C I N E M A


Articolo di Barbara Guidotti

Amo Pupi Avati, la grazia con cui sa affrontare i temi del nostro vivere – nei film più intimisti – come pure le altre sfaccettature di un narratore che ha saputo attraversare con efficacia molti stili, compreso l’horror (ricordiamo il recente Signor diavolo).
Con La quattordicesima domenica del tempo ordinario torna in uno scenario ideale, la sua Bologna, per una storia autobiografica in cui troviamo tutti gli ingredienti con i quali potrebbe dar vita a un ottimo film: nel rimando continuo fra presente e passato, nostalgia e rimpianto, speranza e disillusione, sogno e fallimento, gioventù e vecchiaia la sua storia conserva tuttavia qualcosa di incompiuto, come un tentativo non pienamente riuscito, un’emozione che non riesce a dispiegarsi.

Il bianco e nero delle foto in apertura suggerisce un’atmosfera nostalgica che si ancora all’infanzia, ma l’esordio della vicenda è tutt’altro che rasserenante.

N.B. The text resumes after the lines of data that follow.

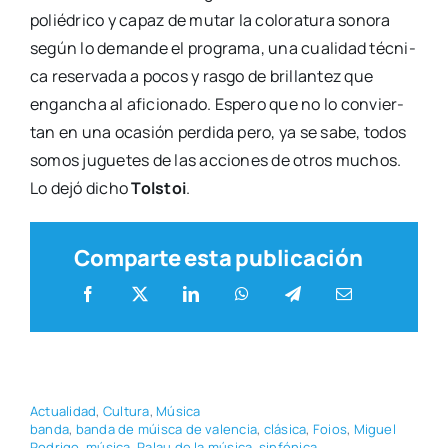
polié­dri­co y capaz de mutar la colo­ra­tu­ra sono­ra
según lo deman­de el pro­gra­ma, una cua­li­dad téc­ni­
ca reser­va­da a pocos y ras­go de bri­llan­tez que
engan­cha al afi­cio­na­do. Espe­ro que no lo con­vier­
tan en una oca­sión per­di­da pero, ya se sabe, todos
somos jugue­tes de las accio­nes de otros muchos.
Lo dejó dicho
Tols­toi
.
Comparte esta publicación
Actua­li­dad
,
Cul­tu­ra
,
Músi­ca
ban­da
,
ban­da de múis­ca de valen­cia
,
clá­si­ca
,
Foios
,
Miguel
Rodri­go
,
músi­ca
,
Palau de la músi­ca
,
sin­fó­ni­ca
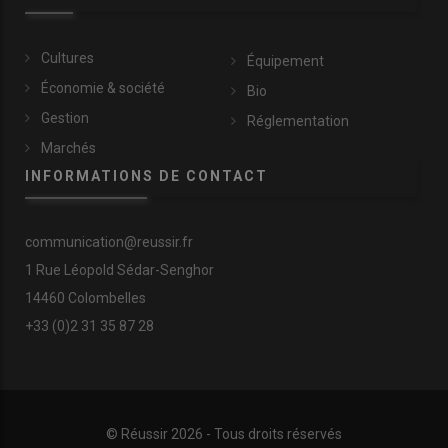
Cultures
Équipement
Économie & société
Bio
Gestion
Réglementation
Marchés
INFORMATIONS DE CONTACT
communication@reussir.fr
1 Rue Léopold Sédar-Senghor
14460 Colombelles
+33 (0)2 31 35 87 28
© Réussir 2026 - Tous droits réservés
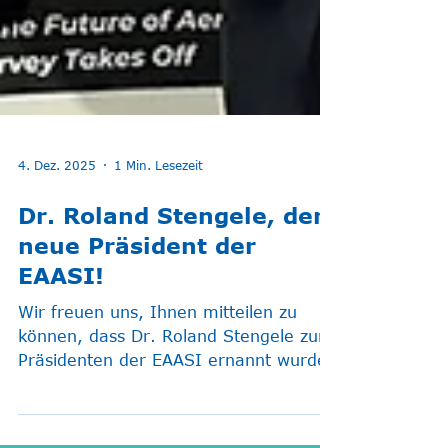
4. Dez. 2025
1 Min. Lesezeit
Dr. Roland Stengele, der
neue Präsident der
EAASI!
Wir freuen uns, Ihnen mitteilen zu
können, dass Dr. Roland Stengele zum
Präsidenten der EAASI ernannt wurde.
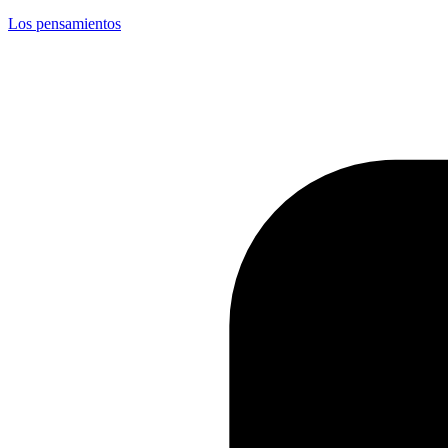
Los pensamientos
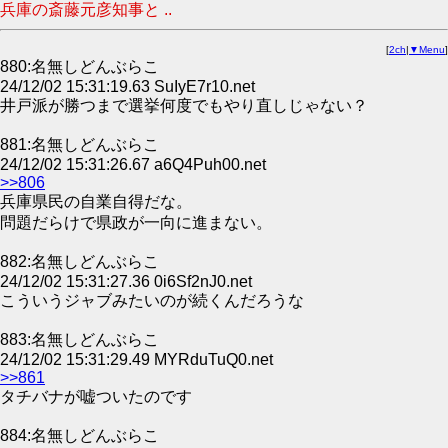
兵庫の斎藤元彦知事と ..
[
2ch
|
▼Menu
]
880:名無しどんぶらこ
24/12/02 15:31:19.63 SuIyE7r10.net
井戸派が勝つまで選挙何度でもやり直しじゃない？
881:名無しどんぶらこ
24/12/02 15:31:26.67 a6Q4Puh00.net
>>806
兵庫県民の自業自得だな。
問題だらけで県政が一向に進まない。
882:名無しどんぶらこ
24/12/02 15:31:27.36 0i6Sf2nJ0.net
こういうジャブみたいのが続くんだろうな
883:名無しどんぶらこ
24/12/02 15:31:29.49 MYRduTuQ0.net
>>861
タチバナが嘘ついたのです
884:名無しどんぶらこ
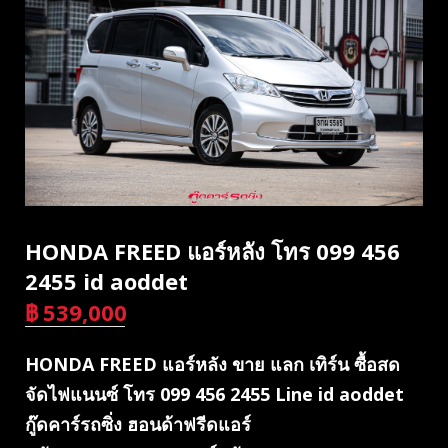
HONDA FREED แอร์หลัง โทร 099 456
2455 id aoddet
฿
539,000
บาท
HONDA FREED แอร์หลัง ขาย แลก เทิร์น ซื้อสด
จัดไฟแนนซ์ โทร 099 456 2455 Line id aoddet
กู๊ดคาร์รถซิ่ง ฮอนด้าฟรีดแอร์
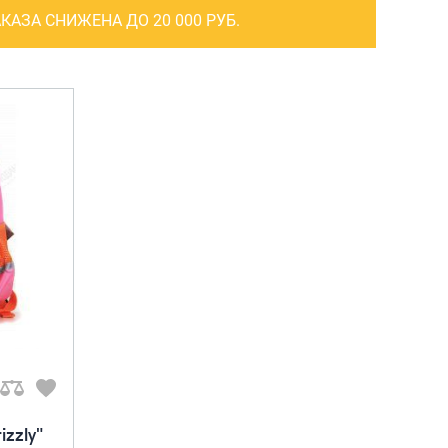
САКВОЯЖИ
КАЗА СНИЖЕНА ДО 20 000 РУБ.
РАСПРОДАЖА
Сумки
Сумки колесные
Сумки спортивные
Сумки деловые
Сумки поясные
Сумки пляжные
Сумки для ноутбуков
Сумки-тележки хозяйственные
Сумки-рюкзаки на колёсах
Сумки детские
zzly"
Рюкзаки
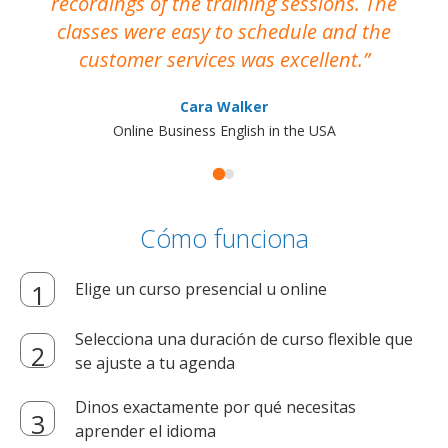
recordings of the training sessions. The
ac
classes were easy to schedule and the
customer services was excellent.
Cara Walker
Online Business English in the USA
Cómo funciona
Elige un curso presencial u online
Selecciona una duración de curso flexible que
se ajuste a tu agenda
Dinos exactamente por qué necesitas
aprender el idioma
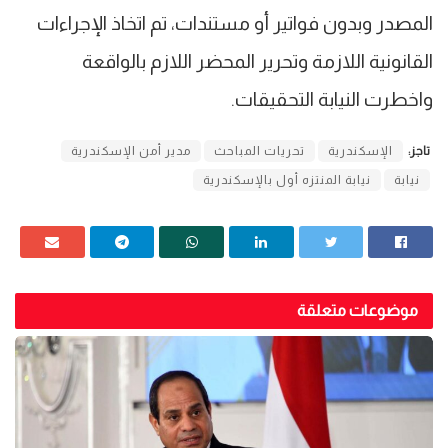
المصدر وبدون فواتير أو مستندات، تم اتخاذ الإجراءات
القانونية اللازمة وتحرير المحضر اللازم بالواقعة
واخطرت النيابة التحقيقات.
تاجز:
الإسكندرية
تحريات المباحث
مدير أمن الإسكندرية
نيابة
نيابة المنتزه أول بالإسكندرية
موضوعات متعلقة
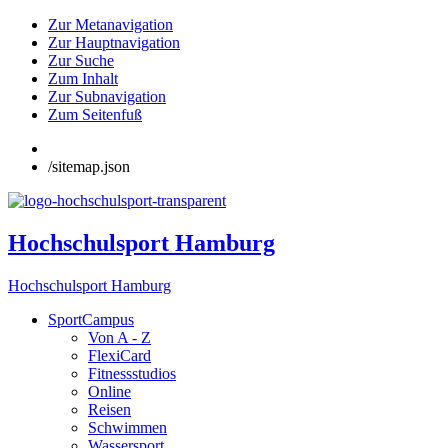
Zur Metanavigation
Zur Hauptnavigation
Zur Suche
Zum Inhalt
Zur Subnavigation
Zum Seitenfuß
/sitemap.json
Hochschulsport Hamburg
Hochschulsport Hamburg
SportCampus
Von A - Z
FlexiCard
Fitnessstudios
Online
Reisen
Schwimmen
Wassersport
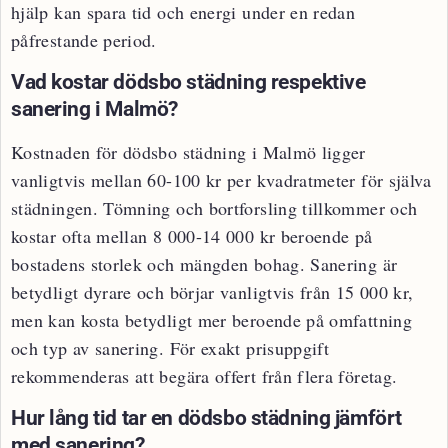
hjälp kan spara tid och energi under en redan
påfrestande period.
Vad kostar dödsbo städning respektive
sanering i Malmö?
Kostnaden för dödsbo städning i Malmö ligger
vanligtvis mellan 60-100 kr per kvadratmeter för själva
städningen. Tömning och bortforsling tillkommer och
kostar ofta mellan 8 000-14 000 kr beroende på
bostadens storlek och mängden bohag. Sanering är
betydligt dyrare och börjar vanligtvis från 15 000 kr,
men kan kosta betydligt mer beroende på omfattning
och typ av sanering. För exakt prisuppgift
rekommenderas att begära offert från flera företag.
Hur lång tid tar en dödsbo städning jämfört
med sanering?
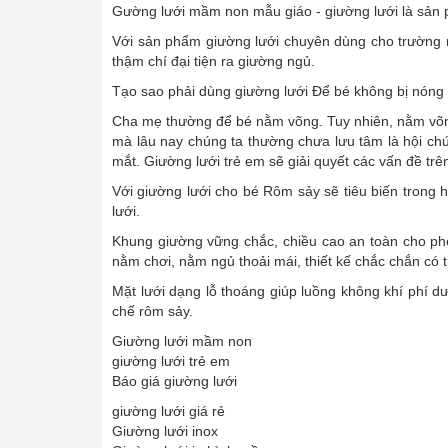
Gường lưới mầm non mẫu giáo - giường lưới là sản
Với sản phẩm giường lưới chuyên dùng cho trường m
thậm chí đại tiện ra giường ngủ.
Tạo sao phải dùng giường lưới Để bé không bị nóng l
Cha mẹ thường để bé nằm võng. Tuy nhiên, nằm võng 
mà lâu nay chúng ta thường chưa lưu tâm là hội chứ
mắt. Giường lưới trẻ em sẽ giải quyết các vấn đề trê
Với giường lưới cho bé Rôm sảy sẽ tiêu biến trong 
lưới.
Khung giường vững chắc, chiều cao an toàn cho phé
nằm chơi, nằm ngủ thoải mái, thiết kế chắc chắn có 
Mặt lưới dạng lỗ thoáng giúp luồng không khí phí dư
chế rôm sảy.
Giường lưới mầm non
giường lưới trẻ em
Báo giá giường lưới
giường lưới giá rẻ
Giường lưới inox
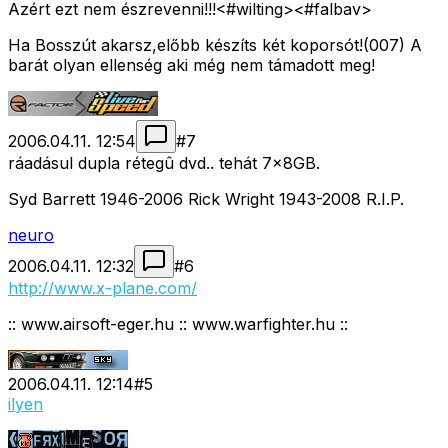
Azért ezt nem észrevenni!!!<#wilting>
<#falbav>
Ha Bosszút akarsz,előbb készíts két koporsót!(007) A
barát olyan ellenség aki még nem támadott meg!
2006.04.11. 12:54
#
7
ráadásul dupla rétegû dvd.. tehát 7x8GB.
Syd Barrett 1946-2006 Rick Wright 1943-2008 R.I.P.
neuro
2006.04.11. 12:32
#
6
http://www.x-plane.com/
:: www.airsoft-eger.hu :: www.warfighter.hu ::
2006.04.11. 12:14
#
5
ilyen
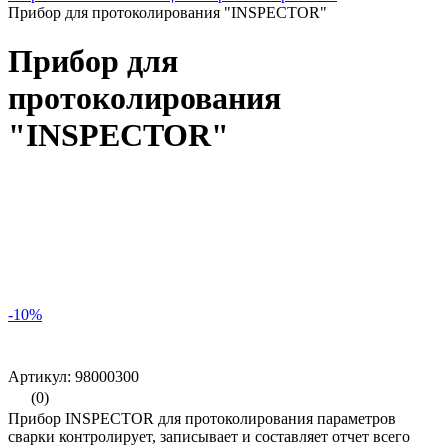
Прибор для протоколирования "INSPECTOR"
Прибор для
протоколирования
"INSPECTOR"
-10%
Артикул: 98000300
(0)
Прибор INSPECTOR для протоколирования параметров
сварки контролирует, записывает и составляет отчет всего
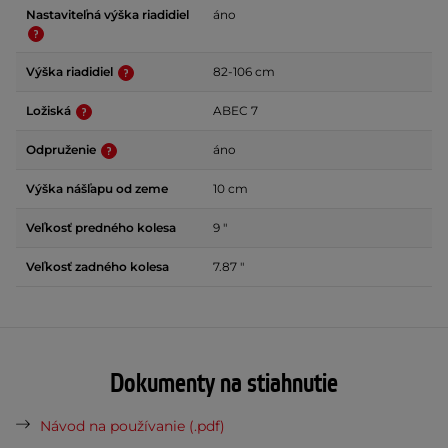
Nastaviteľná výška riadidiel
áno
Výška riadidiel
82-106 cm
Ložiská
ABEC 7
Odpruženie
áno
Výška nášľapu od zeme
10 cm
Veľkosť predného kolesa
9 "
Veľkosť zadného kolesa
7.87 "
Dokumenty na stiahnutie
Návod na používanie (.pdf)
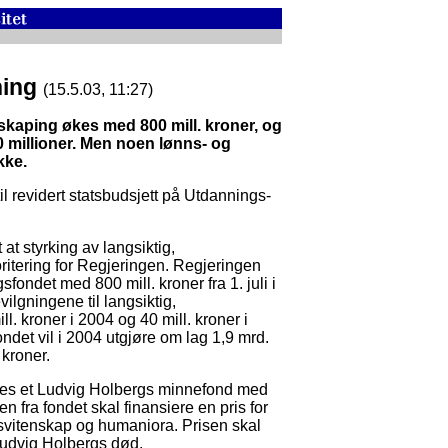
kning
(15.5.03, 11:27)
skaping økes med 800 mill. kroner, og
0 millioner. Men noen lønns- og
kke.
il revidert statsbudsjett på Utdannings-
at styrking av langsiktig,
itering for Regjeringen. Regjeringen
sfondet med 800 mill. kroner fra 1. juli i
ilgningene til langsiktig,
. kroner i 2004 og 40 mill. kroner i
ndet vil i 2004 utgjøre om lag 1,9 mrd.
 kroner.
eres et Ludvig Holbergs minnefond med
n fra fondet skal finansiere en pris for
svitenskap og humaniora. Prisen skal
 Ludvig Holbergs død.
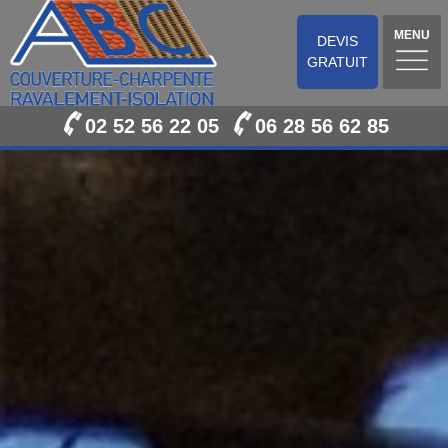
MENU
DEVIS
GRATUIT
02 52 56 22 05
06 28 56 62 85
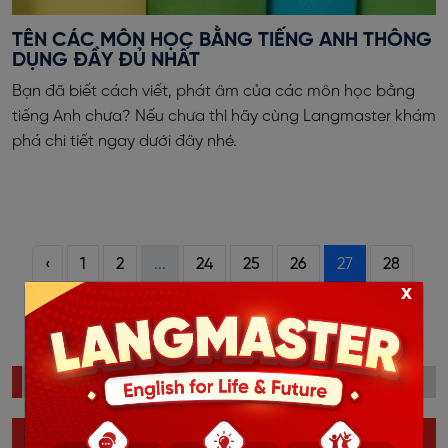
TÊN CÁC MÔN HỌC BẰNG TIẾNG ANH THÔNG
DỤNG ĐẦY ĐỦ NHẤT
Bạn đã biết cách viết, phát âm của các môn học bằng
tiếng Anh chưa? Nếu chưa thì hãy cùng Langmaster khám
phá chi tiết ngay dưới đây nhé.
‹
1
2
...
24
25
26
27
28
x
29
30
...
40
41
›
ĐỌC NHIỀU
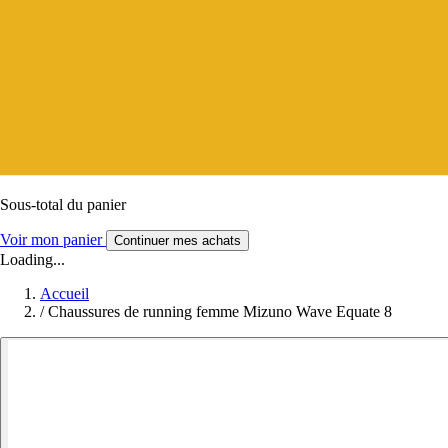
Sous-total du panier
Voir mon panier
Continuer mes achats
Loading...
Accueil
/
Chaussures de running femme Mizuno Wave Equate 8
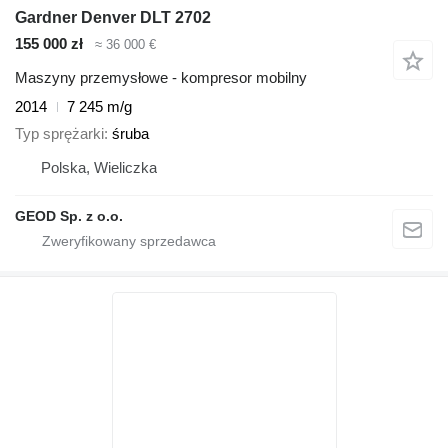
Gardner Denver DLT 2702
155 000 zł
≈ 36 000 €
Maszyny przemysłowe - kompresor mobilny
2014
7 245 m/g
Typ sprężarki
śruba
Polska, Wieliczka
GEOD Sp. z o.o.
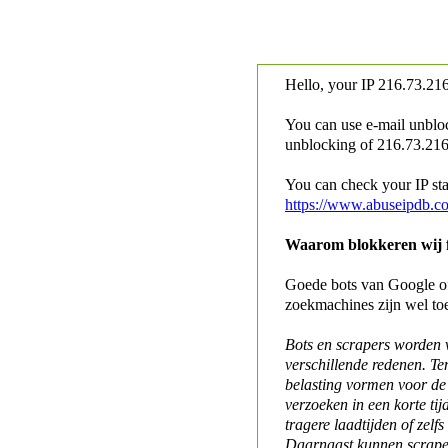
Hello, your IP
216.73.216
You can use e-mail unblo
unblocking of
216.73.216.
You can check your IP stat
https://www.abuseipdb.c
Waarom blokkeren wij fo
Goede bots van Google of 
zoekmachines zijn wel to
Bots en scrapers worden
verschillende redenen. Te
belasting vormen voor de 
verzoeken in een korte tij
tragere laadtijden of zelfs
Daarnaast kunnen scraper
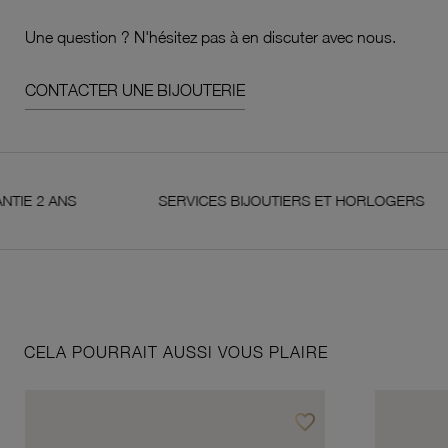
Une question ? N'hésitez pas à en discuter avec nous.
CONTACTER UNE BIJOUTERIE
 ANS
SERVICES BIJOUTIERS ET HORLOGERS
CELA POURRAIT AUSSI VOUS PLAIRE
favorite_border
Ajouter à vos favoris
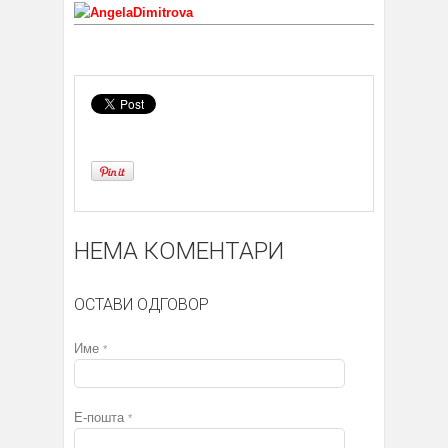
НЕМА КОМЕНТАРИ
ОСТАВИ ОДГОВОР
Име
*
Е-пошта
*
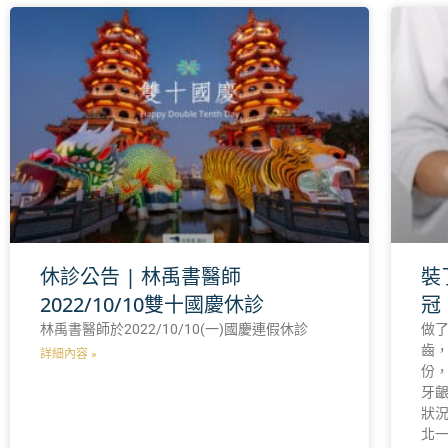
休診公告 | 林禹書醫師
裝
2022/10/10雙十國慶休診
冠
林禹書醫師於2022/10/10(一)國慶連假休診
做
齒
詳細內容 »
份
牙
狀
北一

Marzio, musicista fallito (alter ego del regista, clarinettista mancato), tenta di ritrovare l’antica complicità con l’amico Samuele, ma si percepisce che la vita li ha inesorabilmente divisi, e nel giro di poche scene si consuma una tragedia che lascia Marzio solo e annichilito, in preda alle proprie allucinazioni. Dai flashback ricostruiamo la storia di tre vite che si sono intrecciate: quelle di Marzio stesso, Samuele e Sandra, che incontriamo giovani e pieni di speranze; i primi impegnati a cercare di successo nel mondo della musica, la seconda come indossatrice.
L’unica canzone famosa del duo fa da colonna sonora a una vicenda che vede il progressivo frantumarsi non solo di tutti i sogni dei protagonisti, ma anche dell’amore fra Marzio e Sandra, che soccombe alla patologica gelosia di lui e alla disillusione di lei. Si ritroveranno entrambi, ormai anziani, uniti dalla solitudine e dal bisogno.

La ricostruzione d’ambiente accurata, che proietta negli anni ’70, fa da cornice a una storia che, attingendo al patetico, non riesce a trasmettere un vero pathos, coagulato interamente nel grido disperato di Marzio che realizza la fine del proprio amore con Sandra (l’unico momento realmente intenso e toccante della storia). Il naufragio delle vite dei protagonisti assume tratti a volte – forse volutamente – grotteschi, che però impediscono di renderne pienamente credibile la sofferenza, così come la recitazione risulta giocata fra minimalismo ed esagerazione, con forzature fini a se stesse (le pareti blu del finale). Questo nonostante la presenza di attori consumati, da Cesare Bocci, Edwige Fenech, Gabriele Lavia e Massimo Lopez (in un’inedita apparizione drammatica) ed esordienti dal notevole potenziale (Camilla Ciraolo, Nick Rossi, Lodo Guenzi dello Stato sociale nella parte del protagonista). Alla fine, il film più autobiografico di Avati ha il sapore un po’ amaro di un’occasione mancata. E quello che rimane dentro, quando passano i titoli di coda, è soprattutto la voce di Sergio Cammariere a ricordarci che “Ovunque nella stanza ci son sogni irrealizzati / Le cose belle son fuggite via…”.